Очень трудно работать, когда вокруг многие смотрят на тебя с осуждением. Мы ссорились друг с другом и объединялись при спорах с посторонними. Мы храбрились и трусили. Мы боялись, что студию просто закроют, не дав ей по-настоящему открыться. И из-за всего этого, конечно, не доделывали многого до конца.
День первого прогона со зрителями был драматичным днем. Нашему музыканту, который играл за кулисами, не выписали вовремя пропуск и никак не хотели впускать его в здание МХАТ. Мы заупрямились и сообщили публике, что не по нашей вине прогон задерживается. Затем, когда спектакль уже начался, во всех драматических местах слышна была громкая игра на рояле. Это наверху что-то репетировали. Я побежал наверх и попросил играть тише — мне отказали. МХАТ давно не переживал периода студийности и отвык от таких моментов. Нам было очень тяжело. Правда, была и другая сторона в отношениях МХАТ к нам. Я знаю, что нас поддерживал тогдашний директор театра А. Солодовников, за нас «болел» директор Школы-студии В. Радомысленский. Наконец, в МХАТ мы получали деньги, и наши декорации изготовлялись в его мастерских. Все это так…
Спектакль нам, однако, в МХАТ больше играть не пришлось, и тогда мы решили принять любезное приглашение дирекции Государственного литературного музея; на их маленьком помосте размером в четыре метра мы показали пьесу Де Филиппо. Утром мы собрались на репетицию. На помосте этом, конечно, никакая декорация не поместилась бы, и потому мы притащили с собой только статую святого и кровать, на которой должен был спать Винченцо.

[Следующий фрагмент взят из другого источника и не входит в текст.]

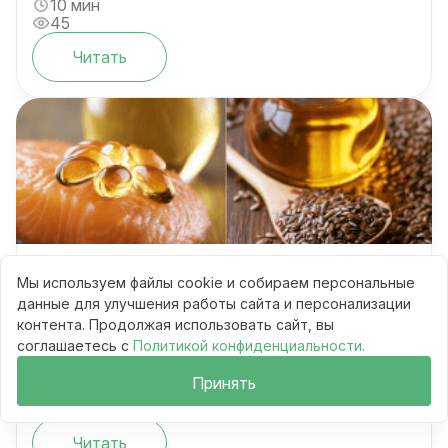
10 мин
45
Читать
Рыбий жир vs льняное масло:
Мы используем файлы cookie и собираем персональные
усваивается ли омега-3 и что выбрать
данные для улучшения работы сайта и персонализации
контента. Продолжая использовать сайт, вы
соглашаетесь с
Политикой конфиденциальности.
Сравнения
Принять
10 мин
74
Читать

Все были в нервном состоянии, и через час, уже поссорившийся со всеми, я выбежал из музея и пошел домой. Но меня догнали и вернули обратно.
Половину репетиции мы все не могли прийти в себя, а потом как-то успокоились и с грехом пополам отрепетировали. Вечером маленький залик оказался битком набит народом. Я вышел на сцену, чтобы объявить место действия, а от волнения стал острить. Затем под самым носом зрителей разместились актеры, и спектакль начался. Он шел удивительно слаженно. Ефремов и Толмачева играли с такой неподдельной натуральной силой, что зал подчинился. Убитый Винченцо Де Преторе падал прямо к ногам сидящих в первом ряду зрителей, Толмачева кричала и плакала, стоя над ним на коленях в полуметре от зрительских лиц. У меня сохранилась фотография зрительного зала в этот вечер. В первом ряду, напряженно подавшись вперед, сидит профессор Г. Н. Бояджиев. А на других фотографиях — радостные лица актеров и зрителей — после спектакля. Жмут руки, дарят цветы, просят надписать афишу.
Это был один из самых счастливых моих вечеров. Когда бывает плохо, особенно когда кажется, что за свои почти пятьдесят лет я ничего путного не сделал, когда чудится, что тебя никто не любит, я раскрываю альбом с этими фотографиями и долго их рассматриваю.
Больше в «Современнике» мне, к сожалению, не пришлось работать.
Но я постоянный их зритель. Как и прежде, я уважаю, люблю их и ругаюсь с ними, по-прежнему восхищаюсь их творческой энергией и талантом. Насколько было бы хуже, если бы их не было.
Забавно вспомнить, но когда-то я в газетной статье защищал О. Ефремова от обвинения в том, что он и другие, тогда еще молодые режиссеры будто бы являются противниками реалистического театра. Вот выдержки из этой статьи.
«… Я знал О. Ефремова раньше как артиста Центрального детского театра, который во всем стремился быть реалистичным. Его партнеры просто стонали от него — такой он был дотошный в поисках самого правдивого, самого верного решения.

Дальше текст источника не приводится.